• [About this exercise]: Transcribe all the lines below exactly. Omit the pictures.
Data to examine below:
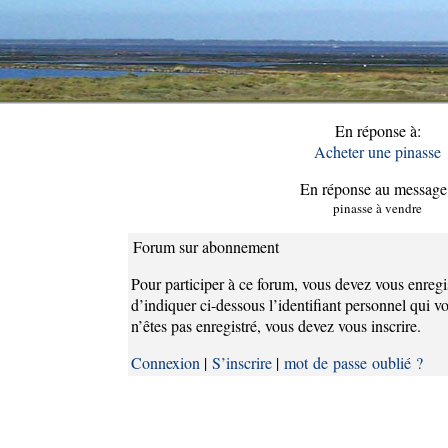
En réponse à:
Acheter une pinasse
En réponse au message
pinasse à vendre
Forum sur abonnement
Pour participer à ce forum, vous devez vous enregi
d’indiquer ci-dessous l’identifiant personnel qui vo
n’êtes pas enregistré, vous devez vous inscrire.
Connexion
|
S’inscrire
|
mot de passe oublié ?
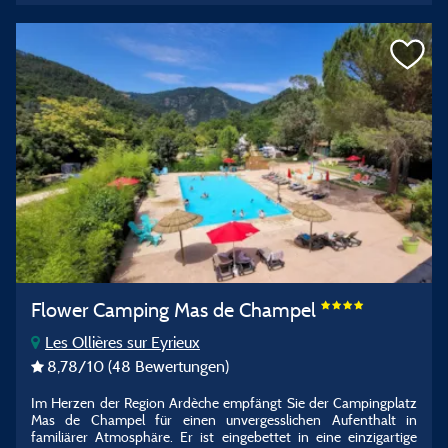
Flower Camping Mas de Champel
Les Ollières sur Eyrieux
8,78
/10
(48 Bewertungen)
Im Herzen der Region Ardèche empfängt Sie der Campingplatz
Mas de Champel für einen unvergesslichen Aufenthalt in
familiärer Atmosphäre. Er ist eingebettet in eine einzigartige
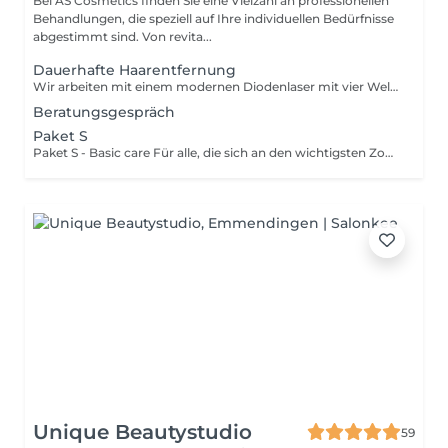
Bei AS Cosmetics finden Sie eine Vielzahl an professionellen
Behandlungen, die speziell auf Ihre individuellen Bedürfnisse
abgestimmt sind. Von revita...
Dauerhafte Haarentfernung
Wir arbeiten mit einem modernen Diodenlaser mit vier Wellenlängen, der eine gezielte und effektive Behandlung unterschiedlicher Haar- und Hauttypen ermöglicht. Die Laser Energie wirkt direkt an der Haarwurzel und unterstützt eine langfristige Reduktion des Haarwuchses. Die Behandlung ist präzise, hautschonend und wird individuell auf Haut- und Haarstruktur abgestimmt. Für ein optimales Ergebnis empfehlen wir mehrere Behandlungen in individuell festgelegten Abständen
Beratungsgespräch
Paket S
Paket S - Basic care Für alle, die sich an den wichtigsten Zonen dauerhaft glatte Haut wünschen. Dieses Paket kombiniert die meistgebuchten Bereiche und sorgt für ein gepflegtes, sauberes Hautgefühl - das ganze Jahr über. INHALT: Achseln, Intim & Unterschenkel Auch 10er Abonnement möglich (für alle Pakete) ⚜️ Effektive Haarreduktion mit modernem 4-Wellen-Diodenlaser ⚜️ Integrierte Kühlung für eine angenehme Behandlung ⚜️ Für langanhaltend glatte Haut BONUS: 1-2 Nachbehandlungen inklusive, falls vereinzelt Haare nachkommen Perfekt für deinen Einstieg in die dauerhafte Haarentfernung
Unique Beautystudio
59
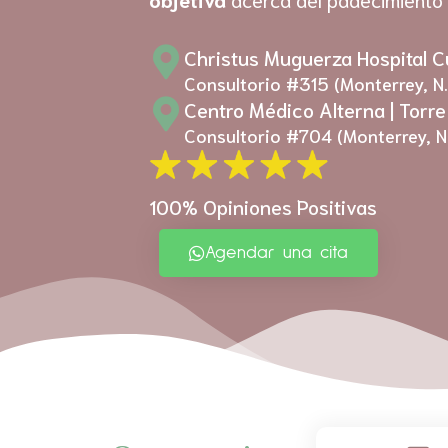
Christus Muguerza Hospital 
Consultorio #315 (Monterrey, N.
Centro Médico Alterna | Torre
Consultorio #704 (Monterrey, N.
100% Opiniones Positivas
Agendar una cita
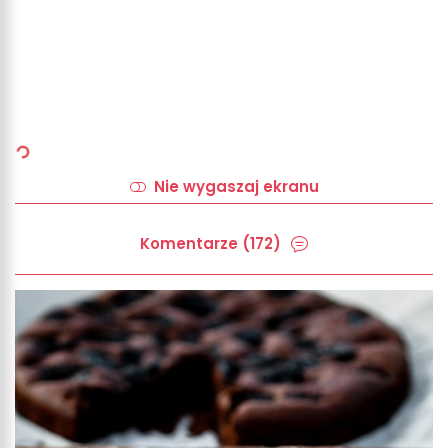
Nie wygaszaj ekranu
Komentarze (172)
End of Data to examine.
• [Solution for this exercise]:
En réponse à:
Acheter une pinasse
En réponse au message
pinasse à vendre
Forum sur abonnement
Pour participer à ce forum, vous devez vous enregi
d’indiquer ci-dessous l’identifiant personnel qui vo
n’êtes pas enregistré, vous devez vous inscrire.
Connexion
|
S’inscrire
|
mot de passe oublié ?
Flower Camping Mas de Champel
Les Ollières sur Eyrieux
8,78
/10
(48 Bewertungen)
Im Herzen der Region Ardèche empfängt Sie der Campingplatz
Mas de Champel für einen unvergesslichen Aufenthalt in
familiärer Atmosphäre. Er ist eingebettet in eine einzigartige
Bei AS Cosmetics finden Sie eine Vielzahl an professionellen
Behandlungen, die speziell auf Ihre individuellen Bedürfnisse
abgestimmt sind. Von revita...
Dauerhafte Haarentfernung
Wir arbeiten mit einem modernen Diodenlaser mit vier Wellenlängen, der eine gezielte und effektive Behandlung unterschiedlicher Haar- und Hauttypen ermöglicht. Die Laser Energie wirkt direkt an der Haarwurzel und unterstützt eine langfristige Reduktion des Haarwuchses. Die Behandlung ist präzise, hautschonend und wird individuell auf Haut- und Haarstruktur abgestimmt. Für ein optimales Ergebnis empfehlen wir mehrere Behandlungen in individuell festgelegten Abständen
Beratungsgespräch
Paket S
Paket S - Basic care Für alle, die sich an den wichtigsten Zonen dauerhaft glatte Haut wünschen. Dieses Paket kombiniert die meistgebuchten Bereiche und sorgt für ein gepflegtes, sauberes Hautgefühl - das ganze Jahr über. INHALT: Achseln, Intim & Unterschenkel Auch 10er Abonnement möglich (für alle Pakete) ⚜️ Effektive Haarreduktion mit modernem 4-Wellen-Diodenlaser ⚜️ Integrierte Kühlung für eine angenehme Behandlung ⚜️ Für langanhaltend glatte Haut BONUS: 1-2 Nachbehandlungen inklusive, falls vereinzelt Haare nachkommen Perfekt für deinen Einstieg in die dauerhafte Haarentfernung
Unique Beautystudio
59
Christus Muguerza Hospital 
Consultorio #315 (Monterrey, N.
Centro Médico Alterna | Torre
Consultorio #704 (Monterrey, N.
100% Opiniones Positivas
Agendar una cita
Nie wygaszaj ekranu
Komentarze (172)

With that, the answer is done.